(Stored data entries)
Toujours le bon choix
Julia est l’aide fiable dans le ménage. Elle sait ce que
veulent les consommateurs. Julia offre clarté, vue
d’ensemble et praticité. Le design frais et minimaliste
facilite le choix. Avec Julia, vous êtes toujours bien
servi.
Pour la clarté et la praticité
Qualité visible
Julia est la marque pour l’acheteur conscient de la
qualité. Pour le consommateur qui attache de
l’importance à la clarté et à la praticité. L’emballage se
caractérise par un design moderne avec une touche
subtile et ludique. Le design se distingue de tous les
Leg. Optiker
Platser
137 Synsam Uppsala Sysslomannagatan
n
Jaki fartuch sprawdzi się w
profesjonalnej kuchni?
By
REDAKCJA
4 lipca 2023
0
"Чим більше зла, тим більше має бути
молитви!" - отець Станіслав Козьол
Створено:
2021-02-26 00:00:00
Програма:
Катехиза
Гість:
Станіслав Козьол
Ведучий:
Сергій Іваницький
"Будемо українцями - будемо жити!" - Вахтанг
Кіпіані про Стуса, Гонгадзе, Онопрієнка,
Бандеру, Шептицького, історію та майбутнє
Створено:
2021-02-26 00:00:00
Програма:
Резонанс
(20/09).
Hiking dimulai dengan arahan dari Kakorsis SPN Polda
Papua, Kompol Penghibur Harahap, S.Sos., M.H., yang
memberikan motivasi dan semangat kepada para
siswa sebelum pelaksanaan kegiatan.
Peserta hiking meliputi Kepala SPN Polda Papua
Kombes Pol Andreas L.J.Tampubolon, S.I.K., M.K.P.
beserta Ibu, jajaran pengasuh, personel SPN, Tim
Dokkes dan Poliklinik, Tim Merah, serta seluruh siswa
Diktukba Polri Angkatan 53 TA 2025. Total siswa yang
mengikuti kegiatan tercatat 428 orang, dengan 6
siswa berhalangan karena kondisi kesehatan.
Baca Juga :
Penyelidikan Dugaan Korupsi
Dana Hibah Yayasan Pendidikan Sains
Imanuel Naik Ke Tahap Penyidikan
...
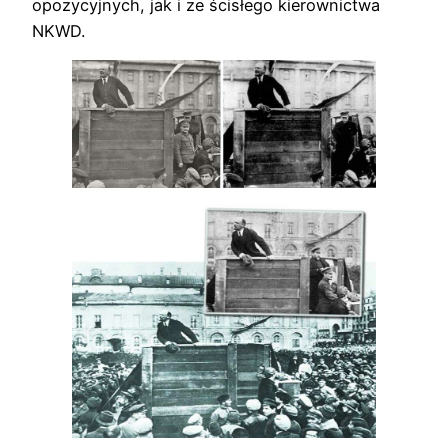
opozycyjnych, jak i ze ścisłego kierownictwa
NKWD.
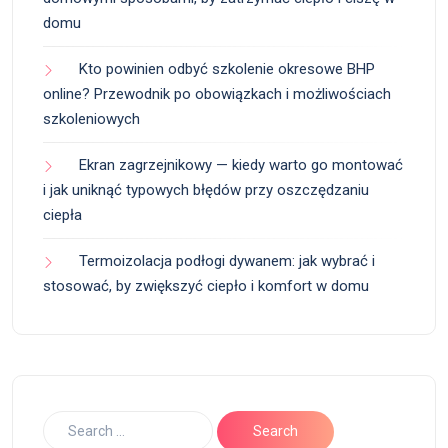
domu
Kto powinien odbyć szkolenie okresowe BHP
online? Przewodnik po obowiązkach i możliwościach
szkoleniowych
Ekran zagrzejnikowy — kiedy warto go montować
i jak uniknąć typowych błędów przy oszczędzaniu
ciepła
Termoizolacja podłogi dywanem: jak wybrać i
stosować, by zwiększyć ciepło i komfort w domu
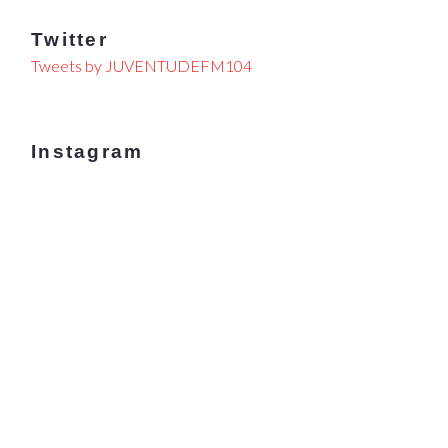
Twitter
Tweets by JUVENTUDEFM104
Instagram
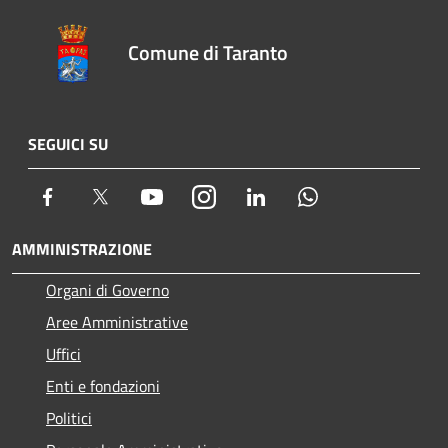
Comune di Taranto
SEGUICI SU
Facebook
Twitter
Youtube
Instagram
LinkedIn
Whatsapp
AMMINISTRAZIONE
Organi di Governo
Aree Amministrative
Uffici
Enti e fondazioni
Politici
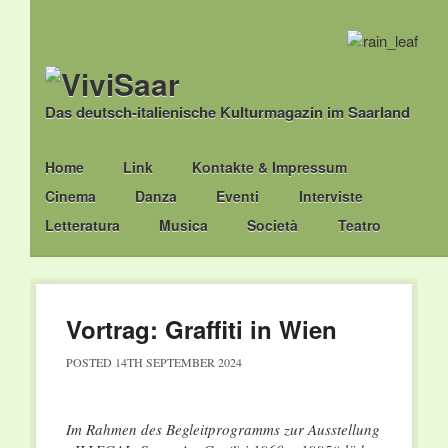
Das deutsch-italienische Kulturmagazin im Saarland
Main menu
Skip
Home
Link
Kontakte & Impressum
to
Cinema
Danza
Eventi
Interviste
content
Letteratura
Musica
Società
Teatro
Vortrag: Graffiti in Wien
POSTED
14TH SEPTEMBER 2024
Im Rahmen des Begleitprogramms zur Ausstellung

WHAT THIS TASK INVOLVES: Write out exactly the lines above between the line with "Julia est l’aide" and the line with "Imanuel Naik Ke Tahap Penyidikan", inclusive, and nothing beyond them.

RESULT OF THIS EXERCISE:
Julia est l’aide fiable dans le ménage. Elle sait ce que
veulent les consommateurs. Julia offre clarté, vue
d’ensemble et praticité. Le design frais et minimaliste
facilite le choix. Avec Julia, vous êtes toujours bien
servi.
Pour la clarté et la praticité
Qualité visible
Julia est la marque pour l’acheteur conscient de la
qualité. Pour le consommateur qui attache de
l’importance à la clarté et à la praticité. L’emballage se
caractérise par un design moderne avec une touche
subtile et ludique. Le design se distingue de tous les
Leg. Optiker
Platser
137 Synsam Uppsala Sysslomannagatan
n
Jaki fartuch sprawdzi się w
profesjonalnej kuchni?
By
REDAKCJA
4 lipca 2023
0
"Чим більше зла, тим більше має бути
молитви!" - отець Станіслав Козьол
Створено:
2021-02-26 00:00:00
Програма:
Катехиза
Гість:
Станіслав Козьол
Ведучий:
Сергій Іваницький
"Будемо українцями - будемо жити!" - Вахтанг
Кіпіані про Стуса, Гонгадзе, Онопрієнка,
Бандеру, Шептицького, історію та майбутнє
Створено:
2021-02-26 00:00:00
Програма:
Резонанс
(20/09).
Hiking dimulai dengan arahan dari Kakorsis SPN Polda
Papua, Kompol Penghibur Harahap, S.Sos., M.H., yang
memberikan motivasi dan semangat kepada para
siswa sebelum pelaksanaan kegiatan.
Peserta hiking meliputi Kepala SPN Polda Papua
Kombes Pol Andreas L.J.Tampubolon, S.I.K., M.K.P.
beserta Ibu, jajaran pengasuh, personel SPN, Tim
Dokkes dan Poliklinik, Tim Merah, serta seluruh siswa
Diktukba Polri Angkatan 53 TA 2025. Total siswa yang
mengikuti kegiatan tercatat 428 orang, dengan 6
siswa berhalangan karena kondisi kesehatan.
Baca Juga :
Penyelidikan Dugaan Korupsi
Dana Hibah Yayasan Pendidikan Sains
Imanuel Naik Ke Tahap Penyidikan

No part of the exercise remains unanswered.